● **The problem**
When you reach the line with "Ryan Rohrer" in the listing below, transcribe it and each line after it up to and including the line with "Tiran Dagan", exactly and with nothing else.

● **Records for this exercise**
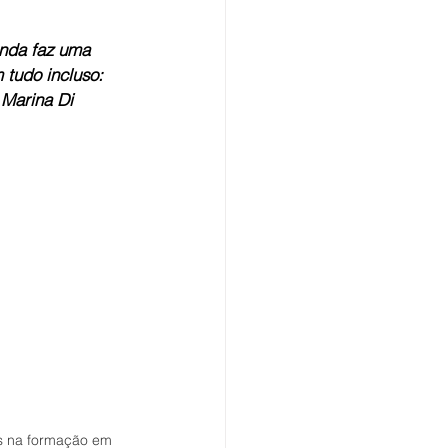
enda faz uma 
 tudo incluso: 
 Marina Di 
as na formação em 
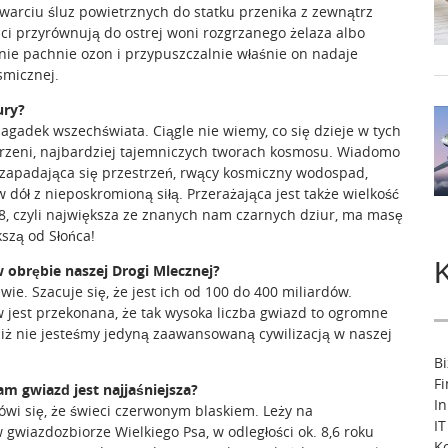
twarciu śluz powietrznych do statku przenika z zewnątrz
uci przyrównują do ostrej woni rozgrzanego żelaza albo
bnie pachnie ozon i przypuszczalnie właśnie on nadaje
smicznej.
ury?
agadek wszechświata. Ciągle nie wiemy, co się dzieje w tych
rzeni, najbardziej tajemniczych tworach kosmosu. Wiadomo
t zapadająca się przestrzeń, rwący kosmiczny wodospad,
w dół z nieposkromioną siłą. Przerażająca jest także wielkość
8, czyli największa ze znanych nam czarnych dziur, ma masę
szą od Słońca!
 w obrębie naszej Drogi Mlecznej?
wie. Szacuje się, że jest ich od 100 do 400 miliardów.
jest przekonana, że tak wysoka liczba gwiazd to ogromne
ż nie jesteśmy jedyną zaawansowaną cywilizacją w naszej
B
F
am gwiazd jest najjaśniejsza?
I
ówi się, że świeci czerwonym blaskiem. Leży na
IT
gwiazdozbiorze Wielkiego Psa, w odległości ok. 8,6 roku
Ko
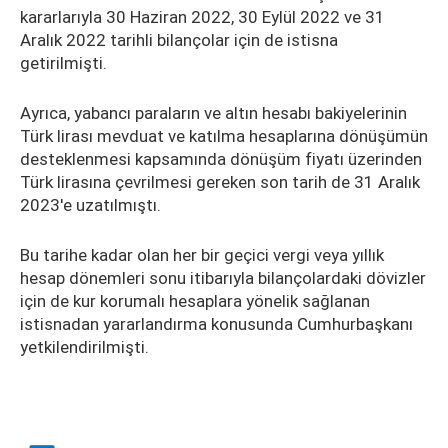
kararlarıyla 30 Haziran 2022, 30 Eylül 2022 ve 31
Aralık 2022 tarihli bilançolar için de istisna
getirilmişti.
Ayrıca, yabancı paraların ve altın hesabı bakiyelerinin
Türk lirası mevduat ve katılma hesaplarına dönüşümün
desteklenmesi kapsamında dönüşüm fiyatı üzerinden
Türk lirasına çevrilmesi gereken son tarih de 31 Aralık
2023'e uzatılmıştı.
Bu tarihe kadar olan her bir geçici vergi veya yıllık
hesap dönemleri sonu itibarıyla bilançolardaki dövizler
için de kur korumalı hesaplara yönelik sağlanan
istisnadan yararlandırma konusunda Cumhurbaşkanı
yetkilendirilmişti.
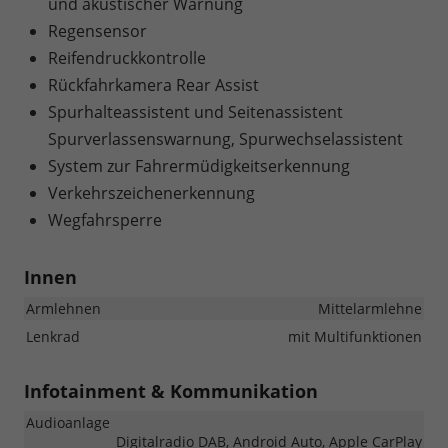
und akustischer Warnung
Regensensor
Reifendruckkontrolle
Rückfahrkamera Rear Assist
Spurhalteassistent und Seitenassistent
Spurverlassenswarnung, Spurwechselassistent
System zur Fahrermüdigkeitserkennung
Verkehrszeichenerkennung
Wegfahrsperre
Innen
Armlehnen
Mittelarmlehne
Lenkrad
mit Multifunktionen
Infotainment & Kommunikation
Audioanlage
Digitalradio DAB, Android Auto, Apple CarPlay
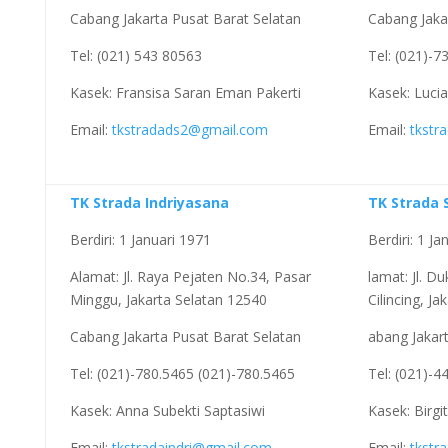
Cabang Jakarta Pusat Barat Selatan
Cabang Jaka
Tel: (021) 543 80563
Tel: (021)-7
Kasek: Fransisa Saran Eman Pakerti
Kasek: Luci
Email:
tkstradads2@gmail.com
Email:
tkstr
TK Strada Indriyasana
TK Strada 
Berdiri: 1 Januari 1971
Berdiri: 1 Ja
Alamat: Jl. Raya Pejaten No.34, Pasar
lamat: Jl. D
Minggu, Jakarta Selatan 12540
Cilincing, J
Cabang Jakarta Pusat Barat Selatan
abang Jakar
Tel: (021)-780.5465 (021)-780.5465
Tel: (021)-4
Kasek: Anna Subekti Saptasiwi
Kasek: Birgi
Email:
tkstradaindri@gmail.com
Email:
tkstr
==
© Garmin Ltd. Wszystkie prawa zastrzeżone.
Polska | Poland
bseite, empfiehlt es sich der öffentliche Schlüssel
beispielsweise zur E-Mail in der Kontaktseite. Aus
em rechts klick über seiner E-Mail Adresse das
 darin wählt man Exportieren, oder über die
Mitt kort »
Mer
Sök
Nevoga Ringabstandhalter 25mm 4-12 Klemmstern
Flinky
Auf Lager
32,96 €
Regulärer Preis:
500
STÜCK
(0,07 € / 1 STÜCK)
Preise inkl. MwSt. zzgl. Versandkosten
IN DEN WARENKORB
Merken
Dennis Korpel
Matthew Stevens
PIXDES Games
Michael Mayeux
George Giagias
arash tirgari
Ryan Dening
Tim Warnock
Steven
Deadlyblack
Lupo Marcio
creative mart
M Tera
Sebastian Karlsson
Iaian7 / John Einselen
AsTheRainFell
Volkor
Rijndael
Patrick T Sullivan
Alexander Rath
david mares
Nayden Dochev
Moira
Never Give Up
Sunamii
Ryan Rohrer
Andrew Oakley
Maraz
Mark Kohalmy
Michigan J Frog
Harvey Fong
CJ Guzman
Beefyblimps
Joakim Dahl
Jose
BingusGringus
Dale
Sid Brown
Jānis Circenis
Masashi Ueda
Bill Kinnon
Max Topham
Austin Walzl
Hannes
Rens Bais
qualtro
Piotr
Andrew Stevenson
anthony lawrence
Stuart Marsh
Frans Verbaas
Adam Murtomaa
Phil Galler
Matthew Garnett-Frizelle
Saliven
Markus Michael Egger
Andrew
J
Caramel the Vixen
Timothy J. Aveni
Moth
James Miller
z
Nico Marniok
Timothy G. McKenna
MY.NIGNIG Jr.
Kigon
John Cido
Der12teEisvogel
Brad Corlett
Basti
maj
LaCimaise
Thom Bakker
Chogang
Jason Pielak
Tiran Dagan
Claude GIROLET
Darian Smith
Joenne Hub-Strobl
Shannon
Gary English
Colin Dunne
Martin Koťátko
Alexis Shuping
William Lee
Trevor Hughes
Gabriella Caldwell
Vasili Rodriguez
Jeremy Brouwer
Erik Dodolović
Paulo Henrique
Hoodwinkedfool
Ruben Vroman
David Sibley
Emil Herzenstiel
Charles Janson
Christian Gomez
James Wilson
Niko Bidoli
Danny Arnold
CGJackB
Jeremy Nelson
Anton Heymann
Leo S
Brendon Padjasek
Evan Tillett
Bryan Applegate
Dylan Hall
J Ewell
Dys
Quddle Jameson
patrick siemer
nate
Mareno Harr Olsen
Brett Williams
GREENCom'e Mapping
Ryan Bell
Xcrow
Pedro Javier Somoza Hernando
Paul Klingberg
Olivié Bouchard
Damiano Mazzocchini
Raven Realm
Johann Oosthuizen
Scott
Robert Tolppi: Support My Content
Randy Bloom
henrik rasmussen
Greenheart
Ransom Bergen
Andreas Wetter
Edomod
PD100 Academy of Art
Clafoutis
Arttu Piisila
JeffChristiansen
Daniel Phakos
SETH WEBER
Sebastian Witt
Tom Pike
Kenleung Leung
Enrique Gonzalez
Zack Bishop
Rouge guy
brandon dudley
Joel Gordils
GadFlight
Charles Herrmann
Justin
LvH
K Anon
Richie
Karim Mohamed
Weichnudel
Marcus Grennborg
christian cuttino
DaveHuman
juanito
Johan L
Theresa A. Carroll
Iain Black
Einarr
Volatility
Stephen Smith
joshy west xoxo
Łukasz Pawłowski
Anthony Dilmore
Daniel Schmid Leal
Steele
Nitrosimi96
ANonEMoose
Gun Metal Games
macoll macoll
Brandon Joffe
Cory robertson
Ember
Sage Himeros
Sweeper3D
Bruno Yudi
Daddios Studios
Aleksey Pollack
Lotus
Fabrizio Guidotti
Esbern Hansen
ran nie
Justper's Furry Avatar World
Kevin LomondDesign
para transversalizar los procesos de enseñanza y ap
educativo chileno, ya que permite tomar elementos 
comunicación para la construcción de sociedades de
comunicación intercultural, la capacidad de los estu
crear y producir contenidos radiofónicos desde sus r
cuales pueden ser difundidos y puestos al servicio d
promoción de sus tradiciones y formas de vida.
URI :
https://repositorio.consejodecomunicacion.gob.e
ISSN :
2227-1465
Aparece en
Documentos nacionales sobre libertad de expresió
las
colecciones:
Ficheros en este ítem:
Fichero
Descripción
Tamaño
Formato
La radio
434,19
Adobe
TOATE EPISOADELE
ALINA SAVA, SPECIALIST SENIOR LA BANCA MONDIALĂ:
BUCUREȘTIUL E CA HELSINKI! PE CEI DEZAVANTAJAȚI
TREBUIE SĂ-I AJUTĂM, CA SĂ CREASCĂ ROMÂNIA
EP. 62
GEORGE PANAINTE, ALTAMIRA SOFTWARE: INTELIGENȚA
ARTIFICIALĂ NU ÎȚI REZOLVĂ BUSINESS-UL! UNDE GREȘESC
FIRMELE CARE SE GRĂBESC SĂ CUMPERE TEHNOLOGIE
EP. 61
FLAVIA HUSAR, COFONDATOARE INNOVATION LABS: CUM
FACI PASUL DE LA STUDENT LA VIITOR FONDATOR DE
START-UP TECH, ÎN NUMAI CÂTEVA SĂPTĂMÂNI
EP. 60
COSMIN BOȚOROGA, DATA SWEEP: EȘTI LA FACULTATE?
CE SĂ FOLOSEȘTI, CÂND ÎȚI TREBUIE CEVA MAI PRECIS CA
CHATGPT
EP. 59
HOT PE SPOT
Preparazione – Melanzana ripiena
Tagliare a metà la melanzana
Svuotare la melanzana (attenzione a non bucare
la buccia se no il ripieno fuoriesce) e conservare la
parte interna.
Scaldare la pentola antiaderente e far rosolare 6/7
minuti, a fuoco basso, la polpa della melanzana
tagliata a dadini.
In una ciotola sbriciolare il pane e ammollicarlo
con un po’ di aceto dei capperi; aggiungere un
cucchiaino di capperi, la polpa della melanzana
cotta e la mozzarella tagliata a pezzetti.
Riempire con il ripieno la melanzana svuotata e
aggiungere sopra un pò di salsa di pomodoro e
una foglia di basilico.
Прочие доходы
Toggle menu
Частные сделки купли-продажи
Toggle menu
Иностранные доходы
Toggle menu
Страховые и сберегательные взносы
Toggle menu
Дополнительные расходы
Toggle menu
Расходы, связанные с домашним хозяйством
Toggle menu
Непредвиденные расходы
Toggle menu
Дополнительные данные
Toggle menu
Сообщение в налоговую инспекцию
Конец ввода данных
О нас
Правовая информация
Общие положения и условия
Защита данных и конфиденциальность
--
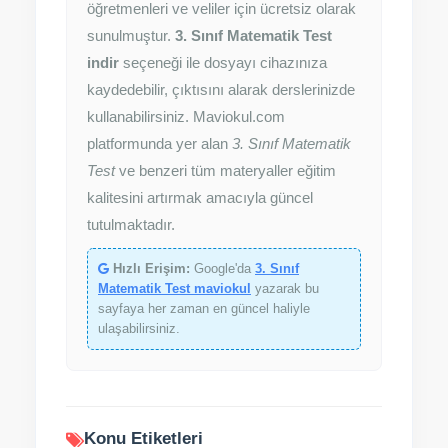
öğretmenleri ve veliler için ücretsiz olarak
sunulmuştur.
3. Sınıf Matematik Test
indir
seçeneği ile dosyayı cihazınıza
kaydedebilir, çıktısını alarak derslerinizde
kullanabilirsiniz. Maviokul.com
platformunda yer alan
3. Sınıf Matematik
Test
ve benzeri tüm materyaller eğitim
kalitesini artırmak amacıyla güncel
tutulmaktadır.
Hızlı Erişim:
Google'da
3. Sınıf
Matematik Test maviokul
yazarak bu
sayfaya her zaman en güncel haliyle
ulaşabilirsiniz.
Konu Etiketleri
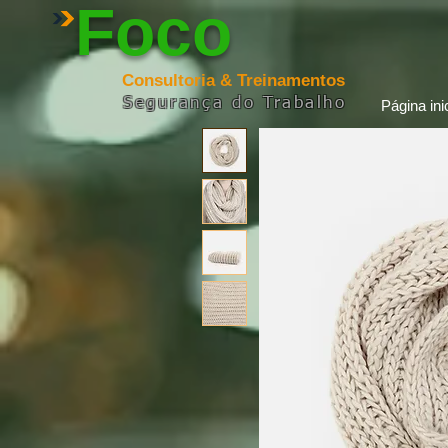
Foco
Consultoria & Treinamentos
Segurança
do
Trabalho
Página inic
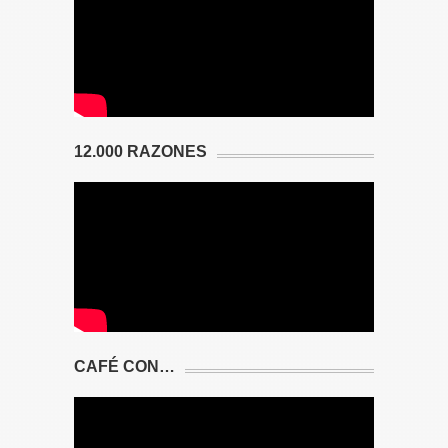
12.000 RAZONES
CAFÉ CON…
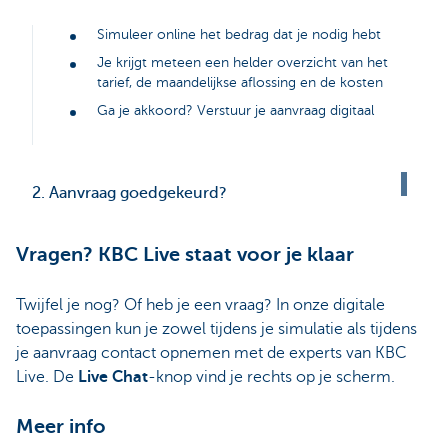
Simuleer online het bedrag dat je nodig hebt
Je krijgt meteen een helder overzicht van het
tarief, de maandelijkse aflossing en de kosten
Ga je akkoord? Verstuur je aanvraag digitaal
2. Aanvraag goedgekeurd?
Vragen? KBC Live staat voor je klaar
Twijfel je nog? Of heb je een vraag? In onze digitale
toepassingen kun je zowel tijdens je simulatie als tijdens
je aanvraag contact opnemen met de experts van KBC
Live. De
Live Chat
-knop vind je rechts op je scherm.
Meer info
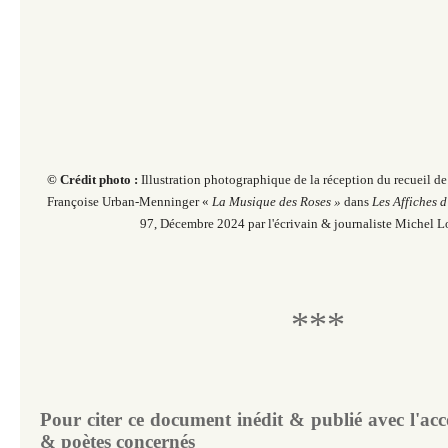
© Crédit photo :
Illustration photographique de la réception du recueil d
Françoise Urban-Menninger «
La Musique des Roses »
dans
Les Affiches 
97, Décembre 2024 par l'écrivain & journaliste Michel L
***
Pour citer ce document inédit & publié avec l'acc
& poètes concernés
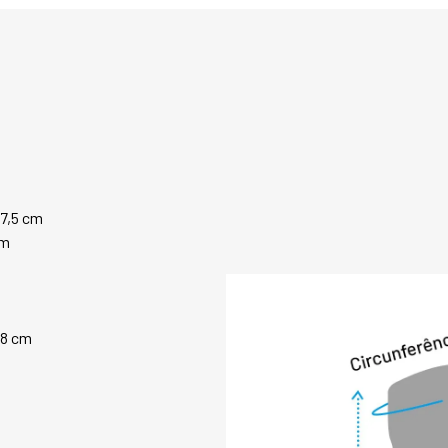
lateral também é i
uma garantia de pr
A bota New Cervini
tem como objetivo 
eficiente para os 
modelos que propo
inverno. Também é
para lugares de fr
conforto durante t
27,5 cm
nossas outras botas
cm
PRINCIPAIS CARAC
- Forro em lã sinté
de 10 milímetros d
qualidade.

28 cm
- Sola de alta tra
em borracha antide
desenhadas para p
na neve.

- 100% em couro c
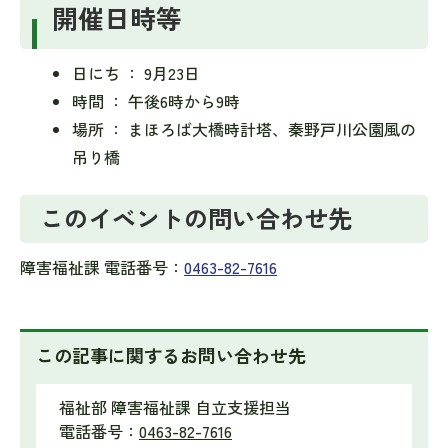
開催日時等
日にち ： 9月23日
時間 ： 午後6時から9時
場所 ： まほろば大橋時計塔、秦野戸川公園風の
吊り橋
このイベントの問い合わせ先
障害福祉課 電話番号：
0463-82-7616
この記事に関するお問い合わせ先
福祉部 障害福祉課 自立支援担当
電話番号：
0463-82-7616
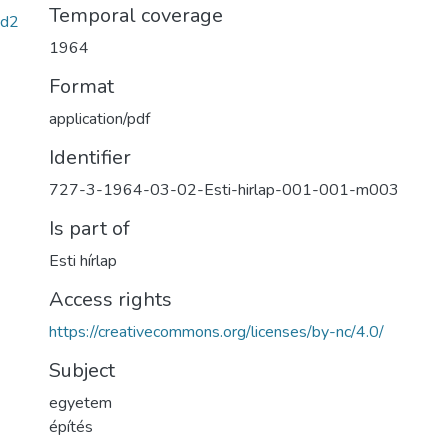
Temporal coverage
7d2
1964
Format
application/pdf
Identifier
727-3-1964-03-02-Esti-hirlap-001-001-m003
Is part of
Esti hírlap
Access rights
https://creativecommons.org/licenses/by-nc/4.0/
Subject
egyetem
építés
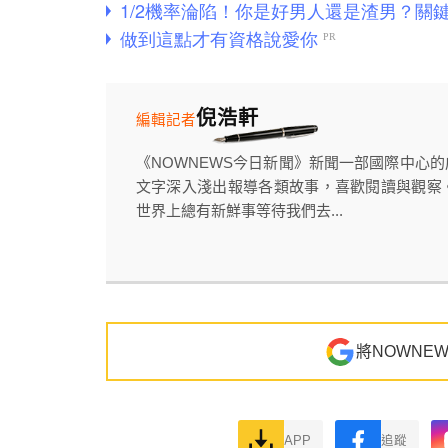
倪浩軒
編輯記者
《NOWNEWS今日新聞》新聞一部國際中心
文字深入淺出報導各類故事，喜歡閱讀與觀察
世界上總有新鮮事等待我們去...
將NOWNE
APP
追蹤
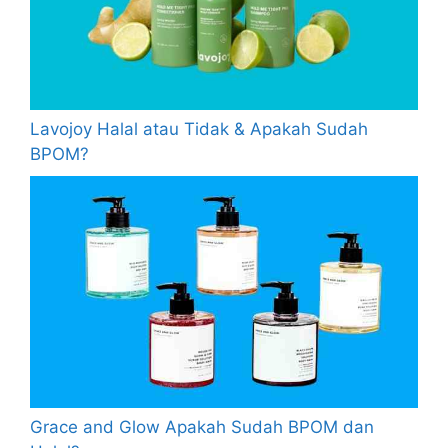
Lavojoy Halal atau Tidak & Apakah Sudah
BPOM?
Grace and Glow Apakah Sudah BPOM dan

● **Completed task**
Ryan Rohrer
Andrew Oakley
Maraz
Mark Kohalmy
Michigan J Frog
Harvey Fong
CJ Guzman
Beefyblimps
Joakim Dahl
Jose
BingusGringus
Dale
Sid Brown
Jānis Circenis
Masashi Ueda
Bill Kinnon
Max Topham
Austin Walzl
Hannes
Rens Bais
qualtro
Piotr
Andrew Stevenson
anthony lawrence
Stuart Marsh
Frans Verbaas
Adam Murtomaa
Phil Galler
Matthew Garnett-Frizelle
Saliven
Markus Michael Egger
Andrew
J
Caramel the Vixen
Timothy J. Aveni
Moth
James Miller
z
Nico Marniok
Timothy G. McKenna
MY.NIGNIG Jr.
Kigon
John Cido
Der12teEisvogel
Brad Corlett
Basti
maj
LaCimaise
Thom Bakker
Chogang
Jason Pielak
Tiran Dagan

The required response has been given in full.